Records for this task
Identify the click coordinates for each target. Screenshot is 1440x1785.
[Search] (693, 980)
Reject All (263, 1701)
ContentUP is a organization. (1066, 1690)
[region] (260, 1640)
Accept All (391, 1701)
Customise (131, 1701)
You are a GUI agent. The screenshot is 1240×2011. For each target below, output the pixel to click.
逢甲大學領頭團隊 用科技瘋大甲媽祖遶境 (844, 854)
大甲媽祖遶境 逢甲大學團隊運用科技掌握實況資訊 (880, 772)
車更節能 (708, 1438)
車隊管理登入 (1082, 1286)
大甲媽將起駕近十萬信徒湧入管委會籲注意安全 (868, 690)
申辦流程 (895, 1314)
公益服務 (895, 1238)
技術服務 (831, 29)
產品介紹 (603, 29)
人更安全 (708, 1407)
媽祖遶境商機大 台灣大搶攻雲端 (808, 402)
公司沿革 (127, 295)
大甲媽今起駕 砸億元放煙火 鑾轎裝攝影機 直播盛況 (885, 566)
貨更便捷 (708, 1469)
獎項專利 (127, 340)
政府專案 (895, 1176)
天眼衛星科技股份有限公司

What to produce
Please repeat the data above verbatim, all of it.

Response
Identify the click coordinates for each target. Screenshot is 1440x1785.
[Search] (693, 980)
Reject All (263, 1701)
ContentUP is a organization. (1066, 1690)
[region] (260, 1640)
Accept All (391, 1701)
Customise (131, 1701)
You are a GUI agent. The screenshot is 1240×2011. For each target below, output the pixel to click.
逢甲大學領頭團隊 用科技瘋大甲媽祖遶境 (844, 854)
大甲媽祖遶境 逢甲大學團隊運用科技掌握實況資訊 (880, 772)
車更節能 (708, 1438)
車隊管理登入 (1082, 1286)
大甲媽將起駕近十萬信徒湧入管委會籲注意安全 (868, 690)
申辦流程 (895, 1314)
公益服務 (895, 1238)
技術服務 (831, 29)
產品介紹 (603, 29)
人更安全 (708, 1407)
媽祖遶境商機大 台灣大搶攻雲端 (808, 402)
公司沿革 (127, 295)
大甲媽今起駕 砸億元放煙火 鑾轎裝攝影機 直播盛況 (885, 566)
貨更便捷 (708, 1469)
獎項專利 (127, 340)
政府專案 (895, 1176)
天眼衛星科技股份有限公司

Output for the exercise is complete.